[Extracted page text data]
%%

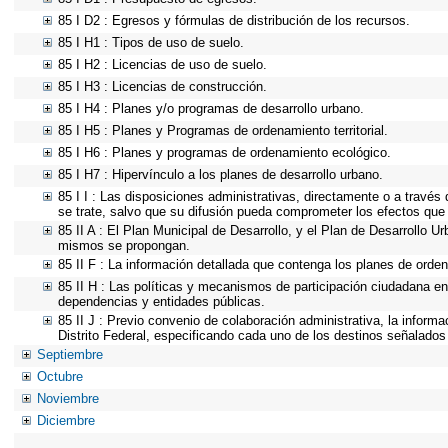
85 I D2 : Egresos y fórmulas de distribución de los recursos.
85 I H1 : Tipos de uso de suelo.
85 I H2 : Licencias de uso de suelo.
85 I H3 : Licencias de construcción.
85 I H4 : Planes y/o programas de desarrollo urbano.
85 I H5 : Planes y Programas de ordenamiento territorial.
85 I H6 : Planes y programas de ordenamiento ecológico.
85 I H7 : Hipervínculo a los planes de desarrollo urbano.
85 I I : Las disposiciones administrativas, directamente o a través
se trate, salvo que su difusión pueda comprometer los efectos que 
85 II A : El Plan Municipal de Desarrollo, y el Plan de Desarrollo 
mismos se propongan.
85 II F : La información detallada que contenga los planes de ordena
85 II H : Las políticas y mecanismos de participación ciudadana e
dependencias y entidades públicas.
85 II J : Previo convenio de colaboración administrativa, la inform
Distrito Federal, especificando cada uno de los destinos señalados
Septiembre
Octubre
Noviembre
Diciembre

%%

## Exercise details
The expected output is every entry above, character for character, with no pictures.

## Answer to the problem
85 I D2 : Egresos y fórmulas de distribución de los recursos.
85 I H1 : Tipos de uso de suelo.
85 I H2 : Licencias de uso de suelo.
85 I H3 : Licencias de construcción.
85 I H4 : Planes y/o programas de desarrollo urbano.
85 I H5 : Planes y Programas de ordenamiento territorial.
85 I H6 : Planes y programas de ordenamiento ecológico.
85 I H7 : Hipervínculo a los planes de desarrollo urbano.
85 I I : Las disposiciones administrativas, directamente o a través
se trate, salvo que su difusión pueda comprometer los efectos que 
85 II A : El Plan Municipal de Desarrollo, y el Plan de Desarrollo 
mismos se propongan.
85 II F : La información detallada que contenga los planes de ordena
85 II H : Las políticas y mecanismos de participación ciudadana e
dependencias y entidades públicas.
85 II J : Previo convenio de colaboración administrativa, la inform
Distrito Federal, especificando cada uno de los destinos señalados
Septiembre
Octubre
Noviembre
Diciembre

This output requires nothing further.